Die Verbände wirken an dieser Stelle als Repräsentanten spezieller Bevölkerungsgruppen entscheidend mit. Sie ermöglichen es dem Individuum, auch abseits der Wahlurne auf die Formulierung von Politik Einfluss zu nehmen. Außerdem wird in täglicher Verbandsarbeit sichergestellt, dass politische Entscheidungen nicht fernab konkreter Lebenssituationen der Menschen getroffen werden. Solange eine gesellschaftliche Gruppe eine reelle Chance sieht, den eigenen Forderungen erfolgreich Nachdruck zu verleihen, stellt sie die Legitimität des politischen Systems nicht in Frage. Insofern verdeutlichen verbandliche Forderungskataloge an staatliche Instanzen eine enge Bindung an die Gegebenheiten des politischen Systems. Diese Forderungen sind Ausdruck der Akzeptanz seiner demokratischen Spielregeln und Spiegelbild des Vertrauens in die Effektivität seiner Prozesse.
Fazit und Zusammenfassung
In jeglicher der genannten Funktionen ist die besondere Bedeutung der Kommunikation dominant. Verbände wirken wie kommunizierende Röhren zwischen Gesetzgeber, Verwaltung und den von den staatlichen Maßnahmen betroffenen Bürgerinnen und Bürgern.

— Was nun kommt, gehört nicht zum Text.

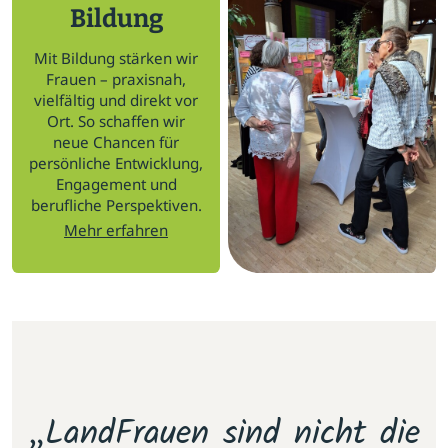
Bildung
Mit Bildung stärken wir
Frauen – praxisnah,
vielfältig und direkt vor
Ort. So schaffen wir
neue Chancen für
persönliche Entwicklung,
Engagement und
berufliche Perspektiven.
Mehr erfahren
m
„LandFrauen sind nicht die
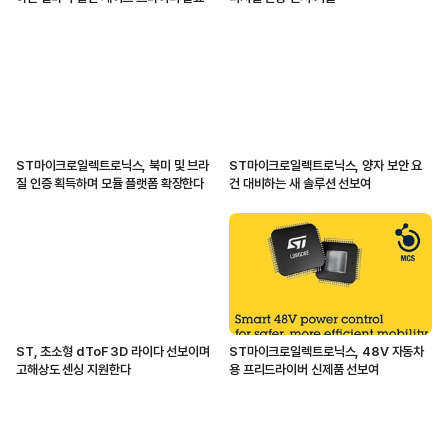
ST마이크로일렉트로닉스, 북미 및 브라
ST마이크로일렉트로닉스, 양자 보안 요
질 인증 획득하며 모듈 플랫폼 확장한다
건 대비하는 새 솔루션 선보여
ST, 초소형 dToF 3D 라이다 선보이며
ST마이크로일렉트로닉스, 48V 자동차
고해상도 센싱 지원한다
용 프리드라이버 신제품 선보여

Zusammenfassend ist festzuhalten, dass die Funktionen von Verbänden daher erkennbar nicht nur Selbstzweck sind, nicht nur dem Verband dienen, sondern wichtige Bedeutung für den demokratischen Prozess haben. Der Wahrnehmung ihrer Funktionen steht allerdings der eingangs beschriebene gesellschaftliche Skeptizismus mitunter im Wege. So ist den Verbänden selbst stark daran gelegen, ihr schlechtes Image nachhaltig zu verändern.